## Your goal
Once the line containing "Grégory Delaplace" is found in the records below, return it and each following line exactly, up to and including the line containing "France (2017-2022), médaille", and nothing else.

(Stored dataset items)
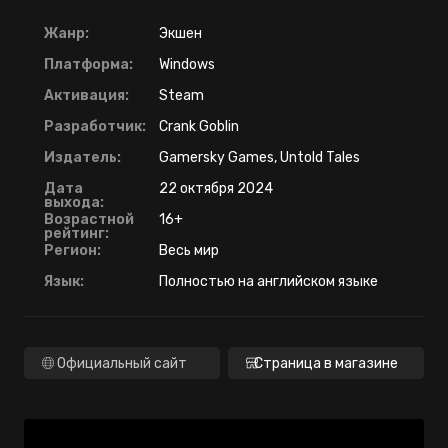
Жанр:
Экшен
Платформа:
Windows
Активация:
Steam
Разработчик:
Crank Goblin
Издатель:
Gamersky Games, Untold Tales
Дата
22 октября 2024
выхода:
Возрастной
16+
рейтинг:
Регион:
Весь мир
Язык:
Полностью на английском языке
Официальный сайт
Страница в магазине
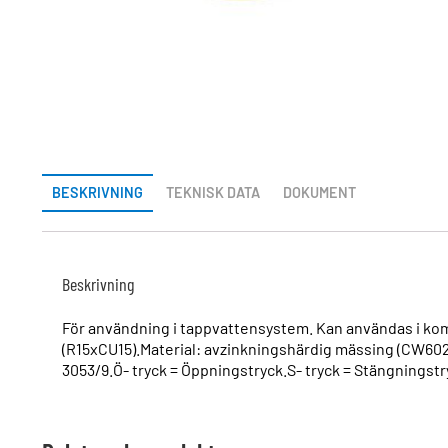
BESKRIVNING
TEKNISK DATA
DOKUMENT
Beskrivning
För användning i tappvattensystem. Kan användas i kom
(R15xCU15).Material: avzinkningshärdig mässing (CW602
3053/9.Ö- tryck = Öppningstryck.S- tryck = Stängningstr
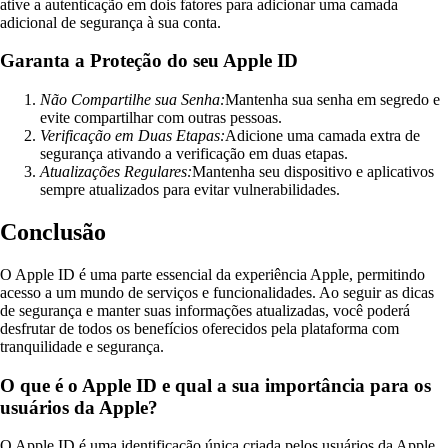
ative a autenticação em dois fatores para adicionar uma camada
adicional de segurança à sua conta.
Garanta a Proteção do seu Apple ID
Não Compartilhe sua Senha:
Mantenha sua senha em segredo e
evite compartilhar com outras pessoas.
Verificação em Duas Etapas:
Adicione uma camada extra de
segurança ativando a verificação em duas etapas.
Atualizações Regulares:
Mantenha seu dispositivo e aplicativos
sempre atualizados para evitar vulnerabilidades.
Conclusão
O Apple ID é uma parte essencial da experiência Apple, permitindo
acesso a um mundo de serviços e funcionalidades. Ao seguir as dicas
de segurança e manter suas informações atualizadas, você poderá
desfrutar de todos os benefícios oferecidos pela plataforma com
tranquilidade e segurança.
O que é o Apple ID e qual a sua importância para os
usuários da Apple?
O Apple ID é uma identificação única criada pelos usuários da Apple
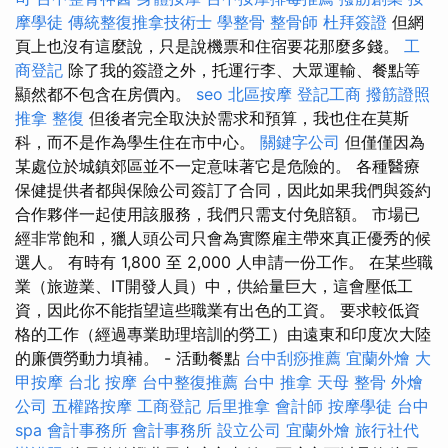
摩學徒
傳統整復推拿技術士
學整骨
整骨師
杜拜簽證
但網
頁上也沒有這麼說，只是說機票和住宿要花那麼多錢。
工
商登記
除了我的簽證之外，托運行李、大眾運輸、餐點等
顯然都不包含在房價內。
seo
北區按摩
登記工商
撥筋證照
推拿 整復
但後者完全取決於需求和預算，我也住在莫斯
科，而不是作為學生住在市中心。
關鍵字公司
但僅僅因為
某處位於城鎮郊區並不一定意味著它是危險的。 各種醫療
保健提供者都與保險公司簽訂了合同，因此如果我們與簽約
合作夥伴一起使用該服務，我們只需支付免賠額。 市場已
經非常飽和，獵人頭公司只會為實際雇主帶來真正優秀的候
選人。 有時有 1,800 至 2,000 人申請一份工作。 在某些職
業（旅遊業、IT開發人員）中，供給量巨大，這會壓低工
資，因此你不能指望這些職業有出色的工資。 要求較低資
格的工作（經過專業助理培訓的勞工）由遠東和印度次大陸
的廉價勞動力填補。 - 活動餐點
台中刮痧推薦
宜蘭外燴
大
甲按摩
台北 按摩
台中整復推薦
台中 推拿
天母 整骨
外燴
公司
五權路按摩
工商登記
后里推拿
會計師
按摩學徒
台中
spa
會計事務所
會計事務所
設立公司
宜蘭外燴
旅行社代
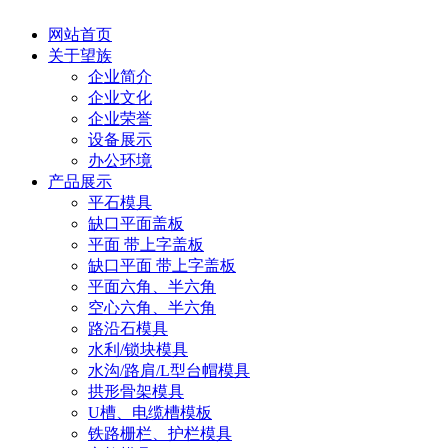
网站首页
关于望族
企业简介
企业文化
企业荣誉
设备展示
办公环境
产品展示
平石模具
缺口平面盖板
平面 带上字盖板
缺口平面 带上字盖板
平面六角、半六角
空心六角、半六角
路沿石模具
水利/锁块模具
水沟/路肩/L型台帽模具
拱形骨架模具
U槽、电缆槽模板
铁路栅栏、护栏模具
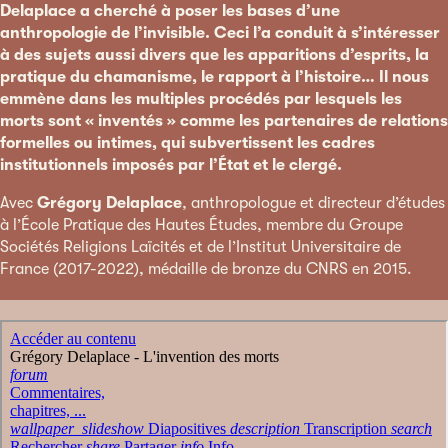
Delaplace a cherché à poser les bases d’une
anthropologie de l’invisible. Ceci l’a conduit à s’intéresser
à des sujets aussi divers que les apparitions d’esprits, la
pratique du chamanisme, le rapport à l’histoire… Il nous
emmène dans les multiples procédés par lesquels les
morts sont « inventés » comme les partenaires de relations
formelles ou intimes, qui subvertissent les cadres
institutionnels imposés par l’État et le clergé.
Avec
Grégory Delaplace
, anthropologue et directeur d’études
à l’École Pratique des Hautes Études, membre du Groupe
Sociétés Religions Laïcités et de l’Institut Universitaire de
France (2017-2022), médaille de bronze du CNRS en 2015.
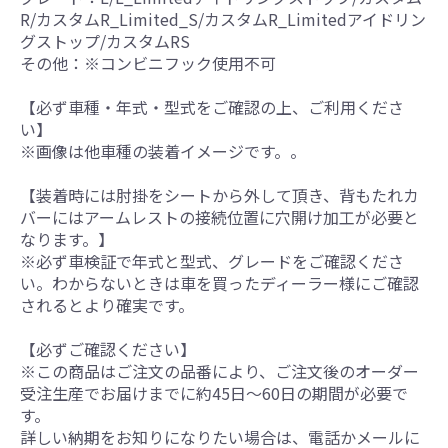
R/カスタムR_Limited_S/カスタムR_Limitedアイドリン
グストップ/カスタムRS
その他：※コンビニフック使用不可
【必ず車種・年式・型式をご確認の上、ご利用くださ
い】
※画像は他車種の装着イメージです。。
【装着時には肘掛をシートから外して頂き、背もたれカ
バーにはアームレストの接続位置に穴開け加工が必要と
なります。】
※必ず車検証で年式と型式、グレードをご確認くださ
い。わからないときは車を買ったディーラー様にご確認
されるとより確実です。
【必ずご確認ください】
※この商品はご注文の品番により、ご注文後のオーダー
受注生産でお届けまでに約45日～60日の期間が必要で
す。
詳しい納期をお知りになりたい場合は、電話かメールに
---
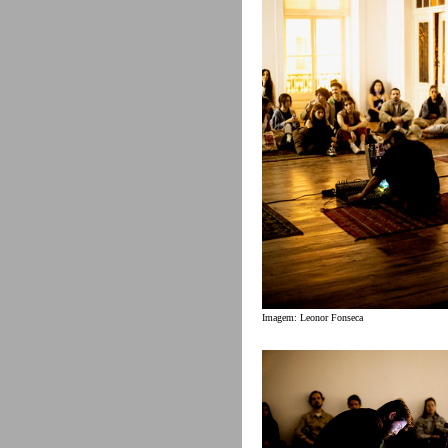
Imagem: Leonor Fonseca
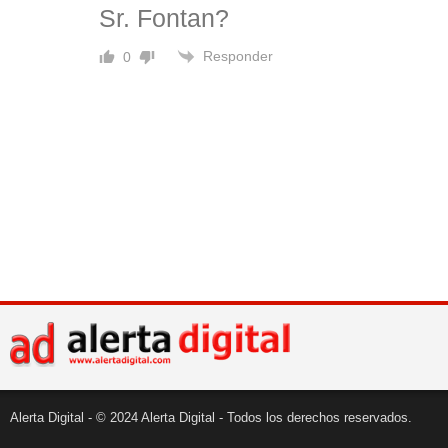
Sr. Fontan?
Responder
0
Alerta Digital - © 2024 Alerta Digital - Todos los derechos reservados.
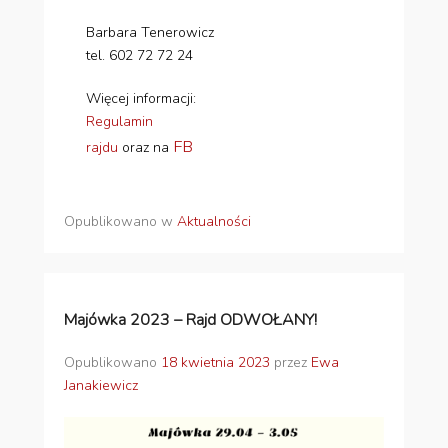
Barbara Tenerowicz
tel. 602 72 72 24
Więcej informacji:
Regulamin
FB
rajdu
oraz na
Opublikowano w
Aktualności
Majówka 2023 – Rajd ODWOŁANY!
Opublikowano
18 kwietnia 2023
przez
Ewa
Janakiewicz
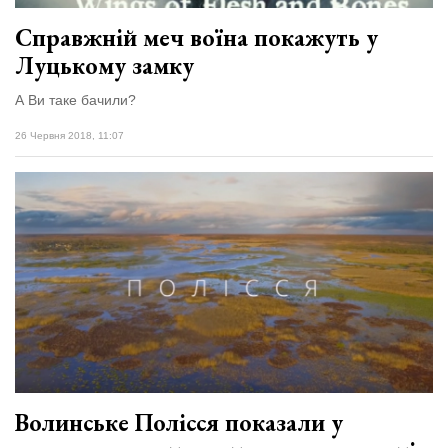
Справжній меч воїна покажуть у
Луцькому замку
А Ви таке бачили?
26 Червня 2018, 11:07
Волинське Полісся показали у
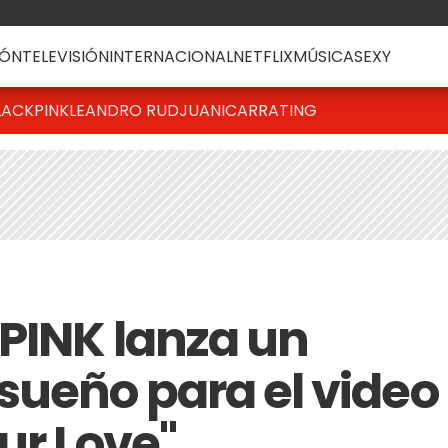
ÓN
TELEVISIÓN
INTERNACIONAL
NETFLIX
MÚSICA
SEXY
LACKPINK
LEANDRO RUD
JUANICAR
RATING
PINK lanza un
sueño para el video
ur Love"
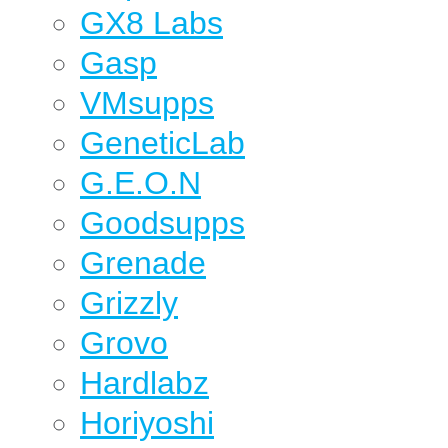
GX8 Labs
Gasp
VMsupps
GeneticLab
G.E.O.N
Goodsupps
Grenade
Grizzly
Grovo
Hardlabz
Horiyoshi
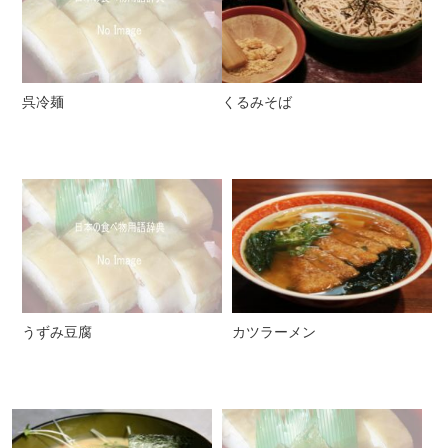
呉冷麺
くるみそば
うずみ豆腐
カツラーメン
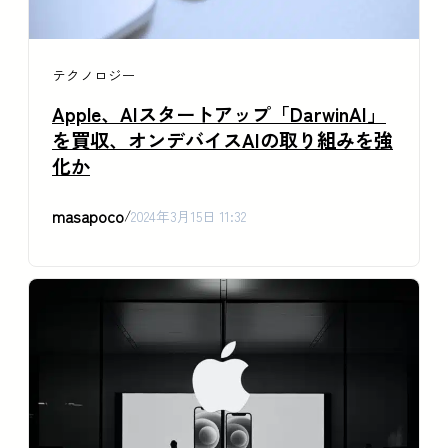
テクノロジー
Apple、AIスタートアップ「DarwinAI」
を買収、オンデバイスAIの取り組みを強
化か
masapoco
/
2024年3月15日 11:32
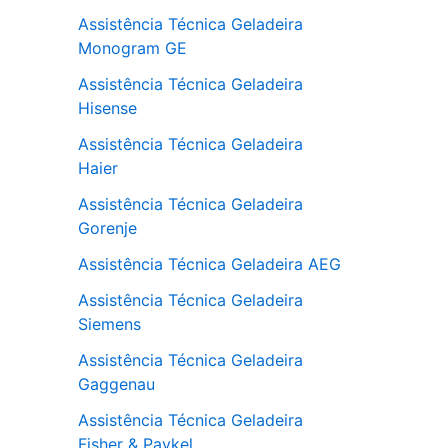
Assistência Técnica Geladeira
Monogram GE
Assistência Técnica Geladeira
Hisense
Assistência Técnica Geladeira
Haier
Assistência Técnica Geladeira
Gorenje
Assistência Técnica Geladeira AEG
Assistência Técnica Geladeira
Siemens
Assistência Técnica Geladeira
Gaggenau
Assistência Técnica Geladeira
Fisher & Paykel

## Result of the task
Grégory Delaplace
, anthropologue et directeur d’études
à l’École Pratique des Hautes Études, membre du Groupe
Sociétés Religions Laïcités et de l’Institut Universitaire de
France (2017-2022), médaille de bronze du CNRS en 2015.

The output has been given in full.